OpenAI Embeddings Node
This node in LiteGraph generates embeddings for input text using OpenAI’s embedding models. Embeddings are dense vector representations of text that capture semantic meaning and can be used for various downstream tasks like similarity comparison, clustering, and classification.
Inputs and Outputs
Input: Accepts ‘string’ input representing the text to generate embeddings for.
Output: Outputs an ‘array’ containing the generated embeddings.
Properties
Model: Choose from available embedding models like ‘text-embedding-ada-002’, ‘text-embedding-ada-002-v2’, ‘text-embedding-babbage-001’, ‘text-embedding-curie-001’, ‘text-embedding-davinci-001’, ‘text-embedding-davinci-002’.
Secret: API key for accessing OpenAI services.
Functionalities
The node sends a request to the OpenAI API with the selected model and input text to generate embeddings. The generated embeddings are then output as an array.
Widgets
Model Selector: Choose the embedding model to use.

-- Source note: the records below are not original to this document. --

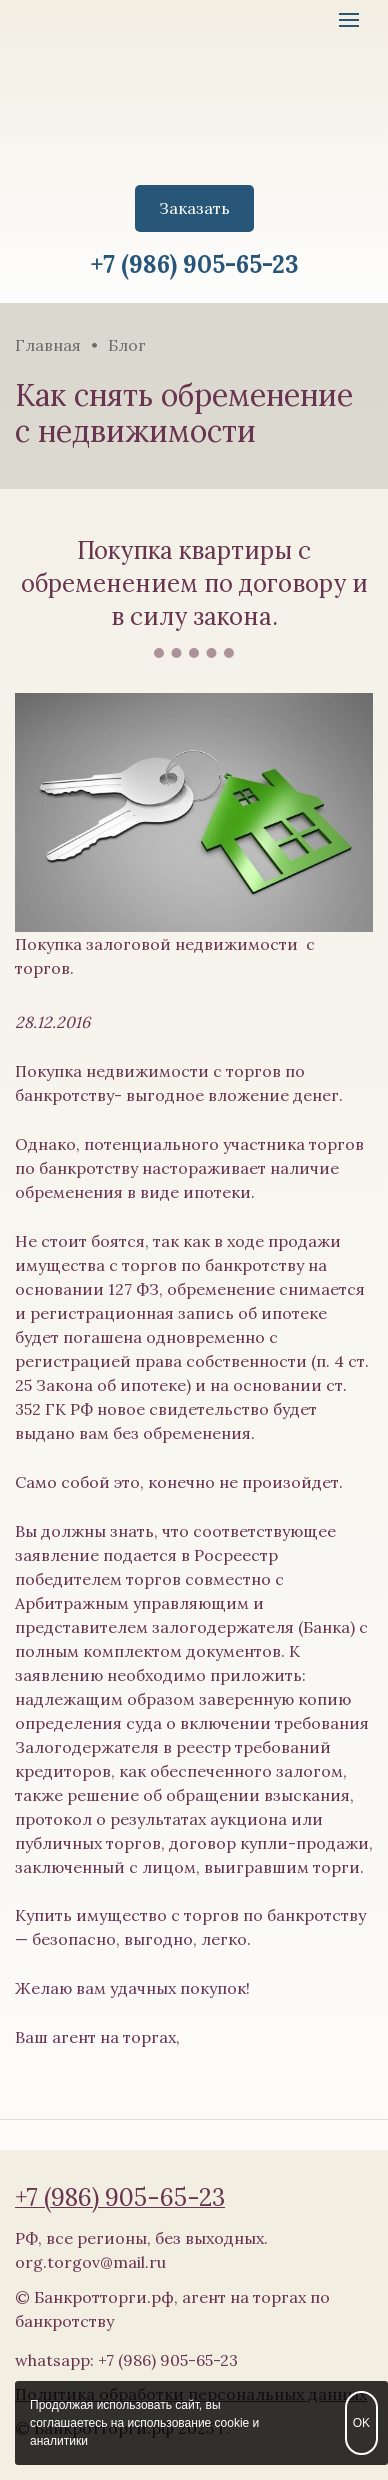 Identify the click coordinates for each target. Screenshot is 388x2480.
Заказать (194, 208)
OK (361, 2423) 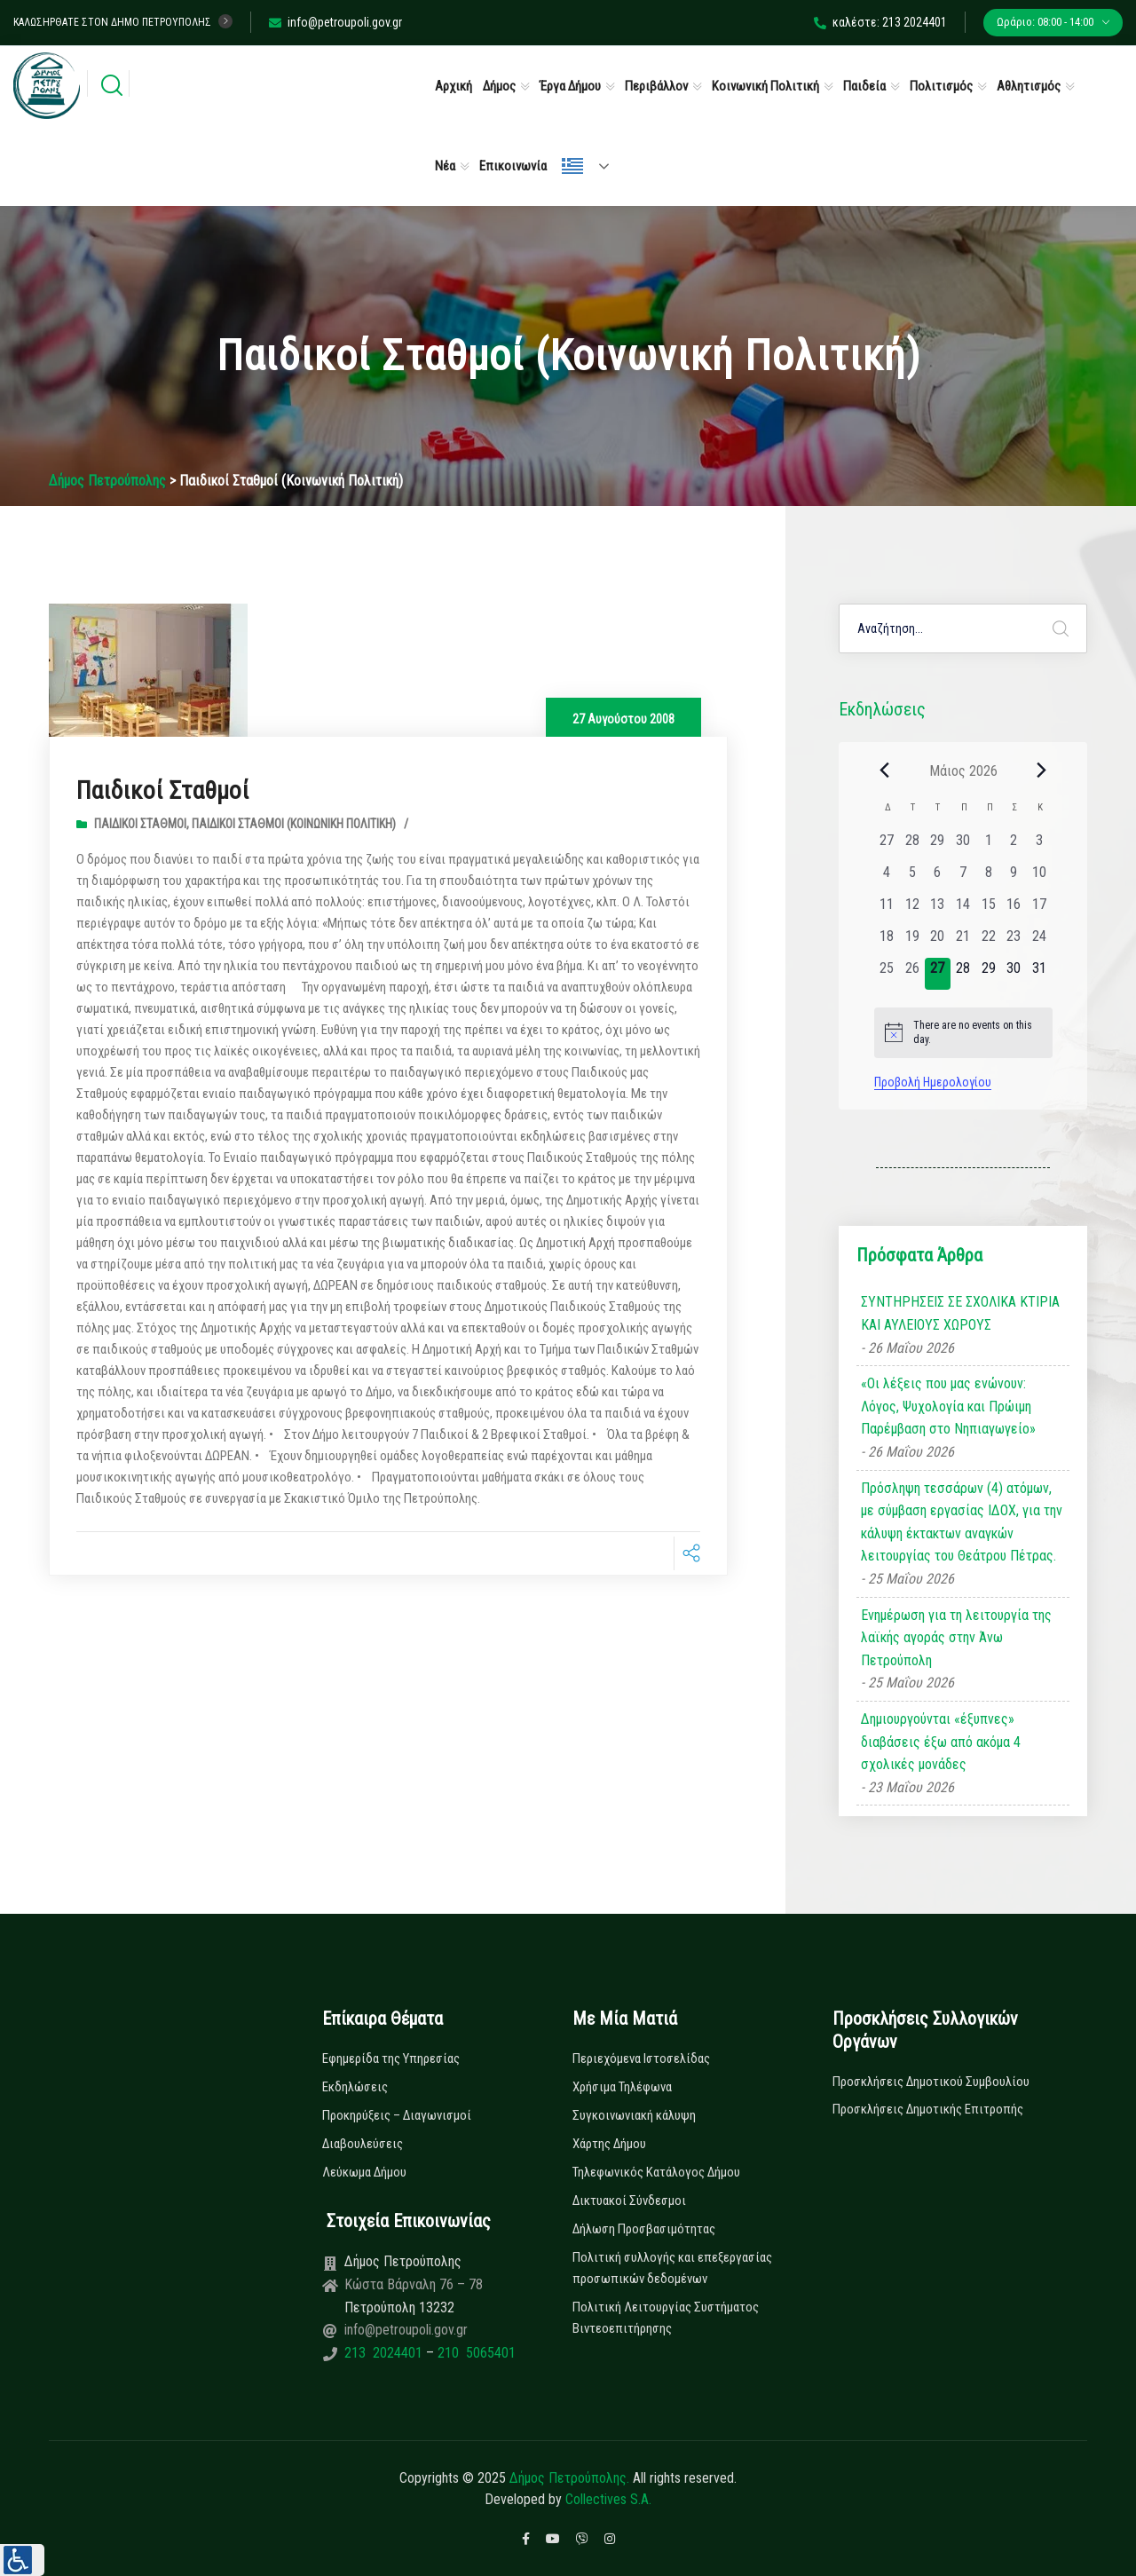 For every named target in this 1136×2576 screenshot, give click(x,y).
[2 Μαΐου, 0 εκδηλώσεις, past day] (1014, 846)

Secret Selector: Select the API key for access.
Usage
1. Connect a string input representing the text to generate embeddings for.
2. Choose the desired embedding model and provide the API key.
3. The node processes the input text and outputs the generated embeddings as an array.
4. The generated embeddings can be used for various downstream tasks like similarity comparison, clustering, or as input to other machine learning models.